I vividly remember being a kid and turning on the news only to watch the school closures scroll across the bottom of the screen. That 6-letter word had such a huge impact on my childhood: C-L-O-S-E-D. That tiny but powerful word would mean hours upon hours of sledding, playing, and endless fun.
Worrying about snow and cold weather-related injuries, however, never crossed my mind as a kid.
This post will guide you through the frigid winter and will (hopefully) help prevent cold-weather related injuries for your children:
Bundle up and stay dry. It is essential to have your children dress in layers before stepping outside. I would also recommend waterproof and insulated boots as well as gloves/mittens, scarves, earmuffs, and hats. Once you come inside, change immediately out of wet clothing.
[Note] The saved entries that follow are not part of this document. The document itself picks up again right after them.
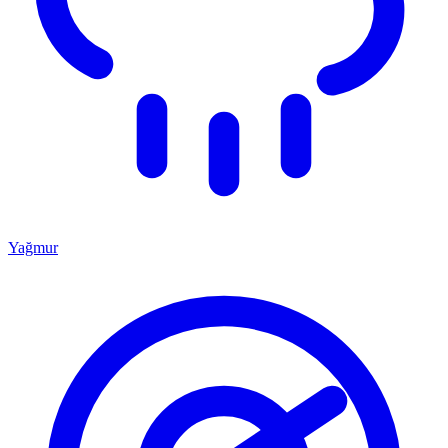
Yağmur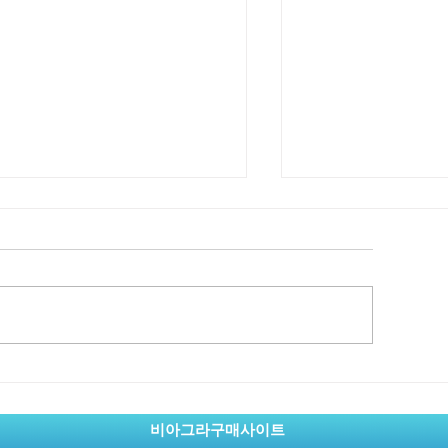
아그라50mg가격, 건강한
여주 시알리스 구매
을 위한 현실적인 관리 방법
족도를 높이는 생
발견
비아그라구매사이트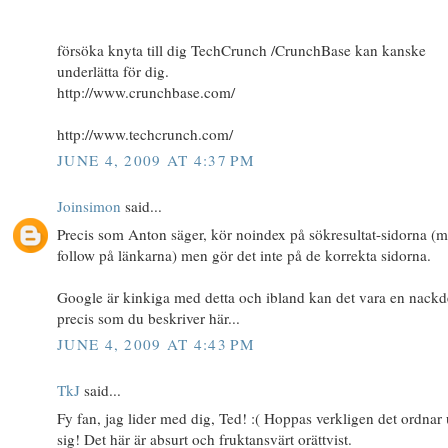
försöka knyta till dig TechCrunch /CrunchBase kan kanske
underlätta för dig.
http://www.crunchbase.com/
http://www.techcrunch.com/
JUNE 4, 2009 AT 4:37 PM
Joinsimon
said...
Precis som Anton säger, kör noindex på sökresultat-sidorna (
follow på länkarna) men gör det inte på de korrekta sidorna.
Google är kinkiga med detta och ibland kan det vara en nackd
precis som du beskriver här...
JUNE 4, 2009 AT 4:43 PM
TkJ
said...
Fy fan, jag lider med dig, Ted! :( Hoppas verkligen det ordnar
sig! Det här är absurt och fruktansvärt orättvist.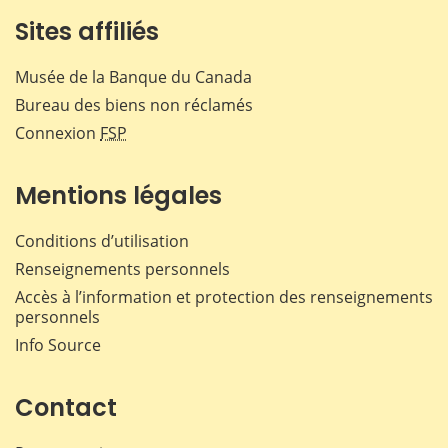
Sites affiliés
Musée de la Banque du Canada
Bureau des biens non réclamés
Connexion
FSP
Mentions légales
Conditions d’utilisation
Renseignements personnels
Accès à l’information et protection des renseignements
personnels
Info Source
Contact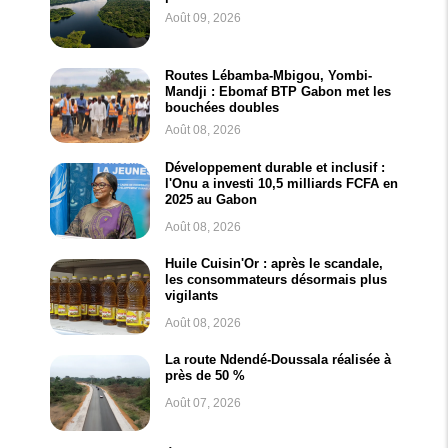
Août 09, 2026
Routes Lébamba-Mbigou, Yombi-
Mandji : Ebomaf BTP Gabon met les
bouchées doubles
Août 08, 2026
Développement durable et inclusif :
l'Onu a investi 10,5 milliards FCFA en
2025 au Gabon
Août 08, 2026
Huile Cuisin'Or : après le scandale,
les consommateurs désormais plus
vigilants
Août 08, 2026
La route Ndendé-Doussala réalisée à
près de 50 %
Août 07, 2026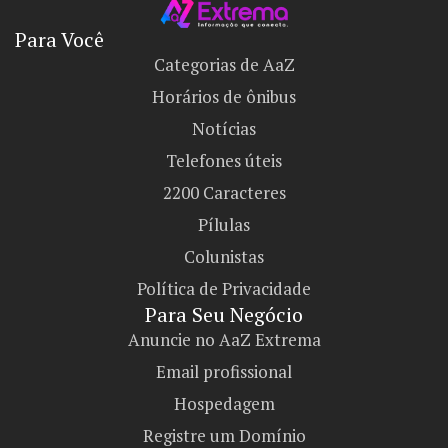
Para Você
Categorias de AaZ
Horários de ônibus
Notícias
Telefones úteis
2200 Caracteres
Pílulas
Colunistas
Política de Privacidade
Para Seu Negócio​
Anuncie no AaZ Extrema
Email profissional
Hospedagem
Registre um Domínio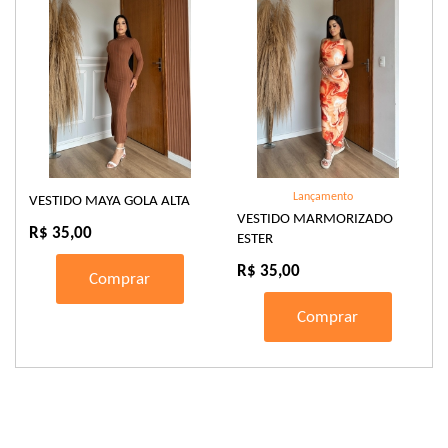
Lançamento
VESTIDO MAYA GOLA ALTA
VESTIDO MARMORIZADO
R$ 35,00
ESTER
R$ 35,00
Comprar
Comprar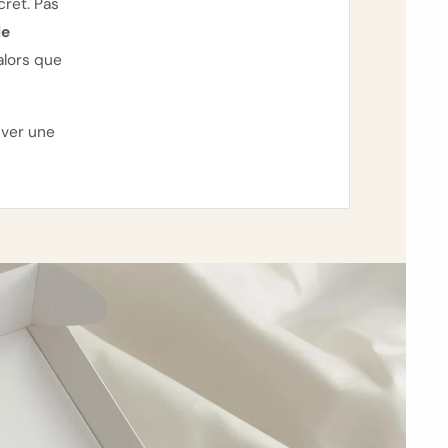
cret. Pas
le
alors que
uver une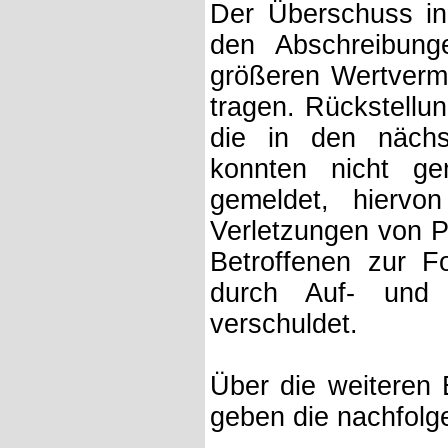
Der Überschuss in
den Abschreibung
größeren Wertverm
tragen. Rückstellun
die in den nächs
konnten nicht g
gemeldet, hierv
Verletzungen von Pe
Betroffenen zur F
durch Auf- und 
verschuldet.
Über die weiteren 
geben die nachfolg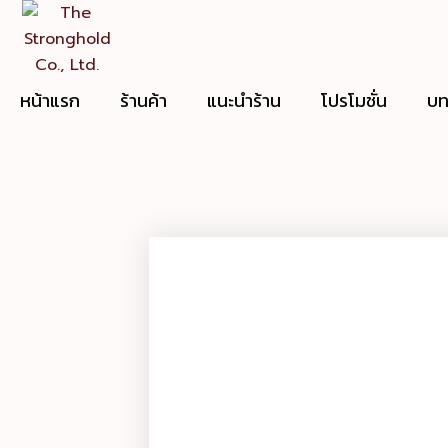
Skip
to
content
หน้าแรก
ร้านค้า
แนะนำร้าน
โปรโมชั่น
บท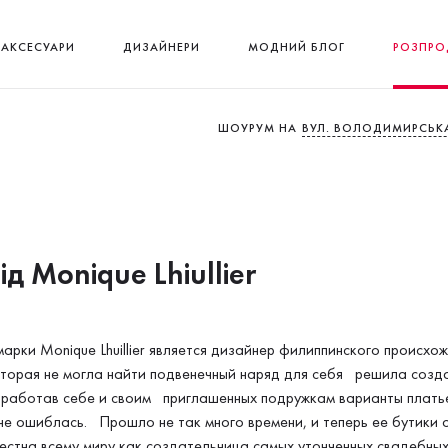
АКСЕСУАРИ
ДИЗАЙНЕРИ
МОДНИЙ БЛОГ
РОЗПРО
ШОУРУМ НА
ВУЛ. ВОЛОДИМИРСЬКА
ід Monique Lhiullier
арки Monique Lhuillier является дизайнер филиппинского происхо
оторая не могла найти подвенечный наряд для себя решила созд
работав себе и своим приглашенных подружкам варианты платьев
 не ошиблась. Прошло не так много времени, и теперь ее бутики
естна всему миру как создательница самых утонченных свадебных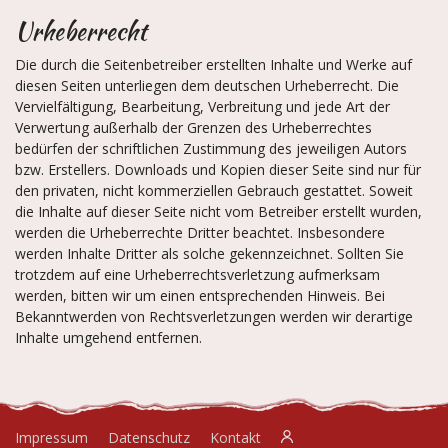
Urheberrecht
Die durch die Seitenbetreiber erstellten Inhalte und Werke auf
diesen Seiten unterliegen dem deutschen Urheberrecht. Die
Vervielfältigung, Bearbeitung, Verbreitung und jede Art der
Verwertung außerhalb der Grenzen des Urheberrechtes
bedürfen der schriftlichen Zustimmung des jeweiligen Autors
bzw. Erstellers. Downloads und Kopien dieser Seite sind nur für
den privaten, nicht kommerziellen Gebrauch gestattet. Soweit
die Inhalte auf dieser Seite nicht vom Betreiber erstellt wurden,
werden die Urheberrechte Dritter beachtet. Insbesondere
werden Inhalte Dritter als solche gekennzeichnet. Sollten Sie
trotzdem auf eine Urheberrechtsverletzung aufmerksam
werden, bitten wir um einen entsprechenden Hinweis. Bei
Bekanntwerden von Rechtsverletzungen werden wir derartige
Inhalte umgehend entfernen.
Impressum
Datenschutz
Kontakt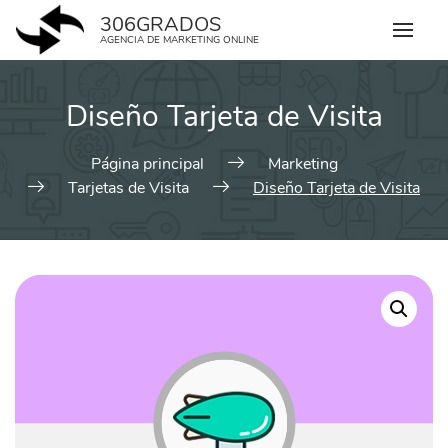
Skip
306GRADOS
to
AGENCIA DE MARKETING ONLINE
content
Diseño Tarjeta de Visita
Página principal
Marketing
Tarjetas de Visita
Diseño Tarjeta de Visita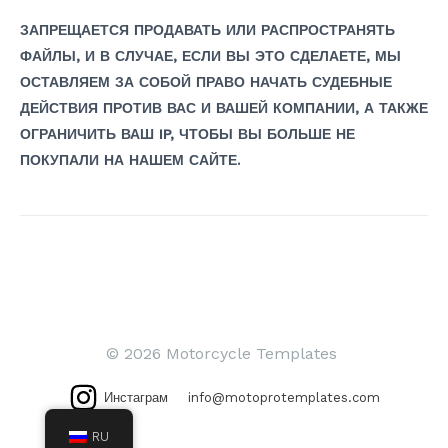
ЗАПРЕЩАЕТСЯ ПРОДАВАТЬ ИЛИ РАСПРОСТРАНЯТЬ
ФАЙЛЫ, И В СЛУЧАЕ, ЕСЛИ ВЫ ЭТО СДЕЛАЕТЕ, МЫ
ОСТАВЛЯЕМ ЗА СОБОЙ ПРАВО НАЧАТЬ СУДЕБНЫЕ
ДЕЙСТВИЯ ПРОТИВ ВАС И ВАШЕЙ КОМПАНИИ, А ТАКЖЕ
ОГРАНИЧИТЬ ВАШ IP, ЧТОБЫ ВЫ БОЛЬШЕ НЕ
ПОКУПАЛИ НА НАШЕМ САЙТЕ.
Навигация
по
записям
© 2026 Motorcycle Templates
Инстаграм
info@motoprotemplates.com
RU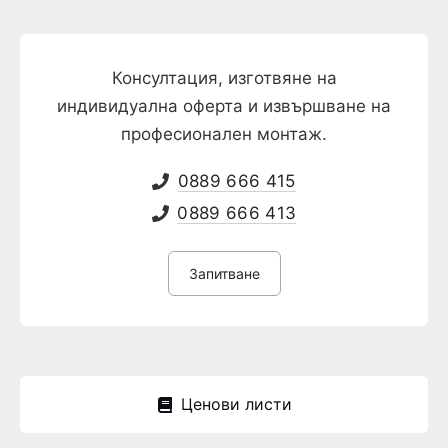
Консултация, изготвяне на
индивидуална оферта и извършване на
професионален монтаж.
0889 666 415
0889 666 413
Запитване
Ценови листи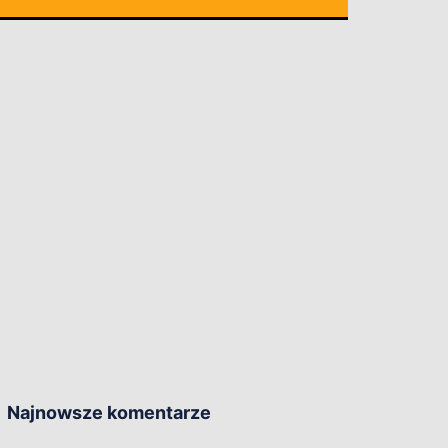
Najnowsze komentarze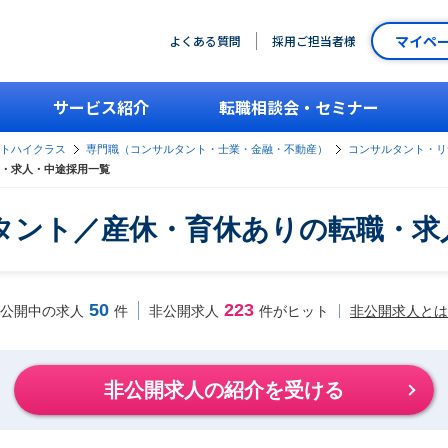
マイペ
よくある質問
採用ご担当者様
サービス紹介
転職相談会・セミナー
ントハイクラス
専門職（コンサルタント・士業・金融・不動産）
コンサルタント・リ
・求人・中途採用一覧
タント／産休・育休ありの転職・求
50
223
非公開求人とは
公開中の求人
件
非公開求人
件がヒット
非公開求人の紹介を受ける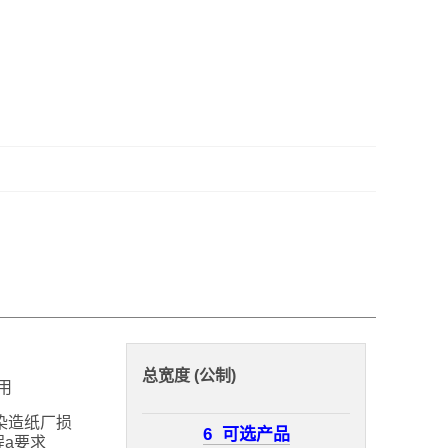
总宽度 (公制)
用
染造纸厂损
6
可选产品
程a要求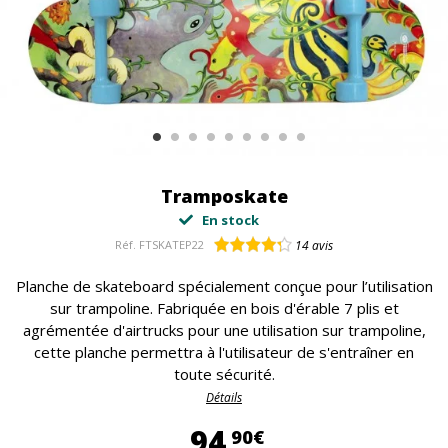
Tramposkate
En stock
Réf.
FTSKATEP22
14
avis
Planche de skateboard spécialement conçue pour l’utilisation
sur trampoline. Fabriquée en bois d'érable 7 plis et
agrémentée d'airtrucks pour une utilisation sur trampoline,
cette planche permettra à l'utilisateur de s'entraîner en
toute sécurité.
Détails
94,90 €
94
90€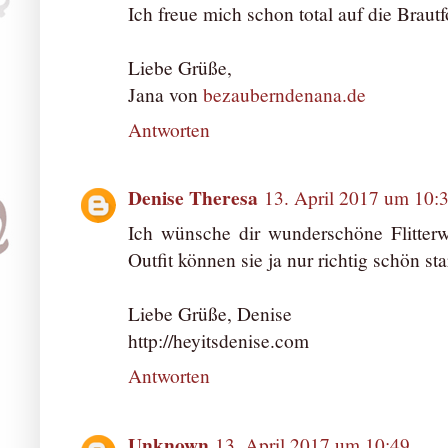
Ich freue mich schon total auf die Brautf
Liebe Grüße,
Jana von
bezauberndenana.de
Antworten
Denise Theresa
13. April 2017 um 10:
Ich wünsche dir wunderschöne Flitte
Outfit können sie ja nur richtig schön sta
Liebe Grüße, Denise
http://heyitsdenise.com
Antworten
Unknown
13. April 2017 um 10:49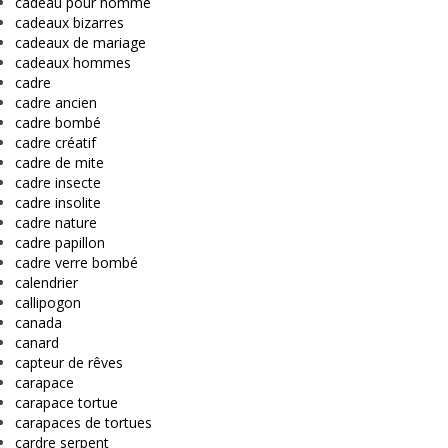
cadeau pour homme
cadeaux bizarres
cadeaux de mariage
cadeaux hommes
cadre
cadre ancien
cadre bombé
cadre créatif
cadre de mite
cadre insecte
cadre insolite
cadre nature
cadre papillon
cadre verre bombé
calendrier
callipogon
canada
canard
capteur de rêves
carapace
carapace tortue
carapaces de tortues
cardre serpent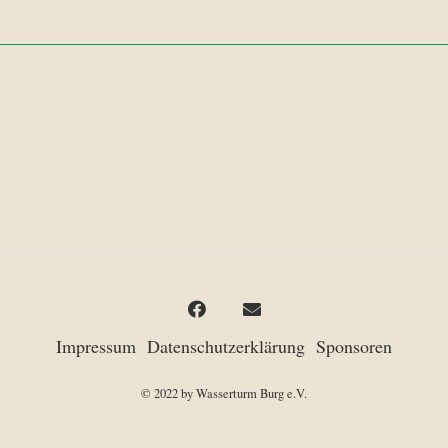
Impressum
Datenschutzerklärung
Sponsoren
© 2022 by Wasserturm Burg e.V.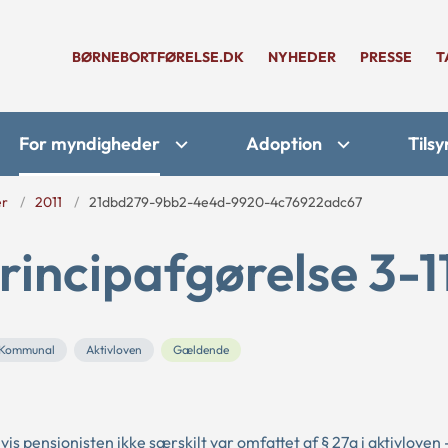
BØRNEBORTFØRELSE.DK
NYHEDER
PRESSE
T
For myndigheder
Adoption
Tilsy
er
2011
21dbd279-9bb2-4e4d-9920-4c76922adc67
rincipafgørelse 3-1
Kommunal
Aktivloven
Gældende
vis pensionisten ikke særskilt var omfattet af § 27a i aktivloven 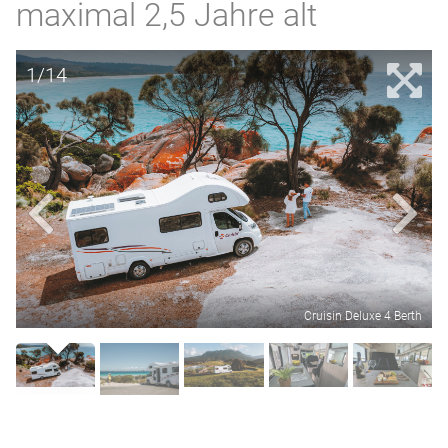
maximal 2,5 Jahre alt
1/14
Cruisin Deluxe 4 Berth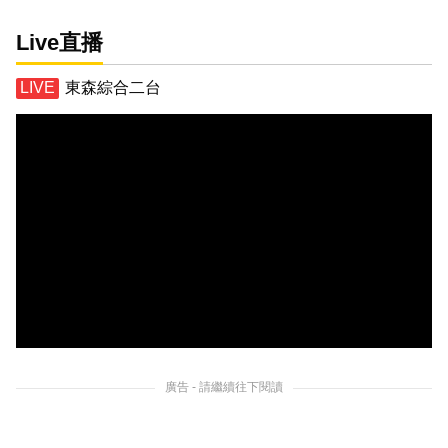
Live直播
東森綜合二台
廣告 - 請繼續往下閱讀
Stay off the roads when possible. Target and the mall can wait. Do not risk your life or put others in danger by driving unnecessarily in treacherous road conditions. There are some people that need to get to work, such as nurses, doctors, firefighters, and other various medical personnel, however, everyone else should stay at home! If you need to drive, be sure to check the weather and road conditions ahead of time. If you have teenage children, talk about avoidance of driving during snow, sleet, freezing rain, or if bad weather is in the forecast. Also, remember to always have an emergency car kit, which includes hand warmers, snacks, water bottles, and even a change of clothing or an extra jacket.
No bulky jackets. Throughout the winter season, avoid bulky and puffy jackets while in the car. For infants and toddlers, the extra “fluff” causes too much space between them and the harness or straps. When there is too much space, the car seat is unable to fully do its job, and children can be thrown from the seat in a car accident. The same goes for you, mom and dad- seatbelts may not work appropriately in the case of an accident if you are wearing a heavy, fluffy coat. Instead, bring blankets or put your child’s jacket on backwards on top of the straps.
Winter sports. Ice skating, skiing, snowboarding, sledding oh my! First off, wear a helmet! All of the listed activities can lead to head injuries, unfortunately, so the best way to protect yourself is wearing a helmet. When applicable, wrist guards and other protective equipment such as goggles can be beneficial. Don’t forget your sunglasses, too! Even though it is not hot out, the UV rays are still damaging to your eyes. I also recommend ALWAYS going with a friend when having fun in the snow. If you happen to injure yourself, you never want to be stranded. Remind yourself frequently to take drink-breaks and hydrate prior and after activities. You do not always feel thirsty in the cold weather, so sometimes a reminder is necessary!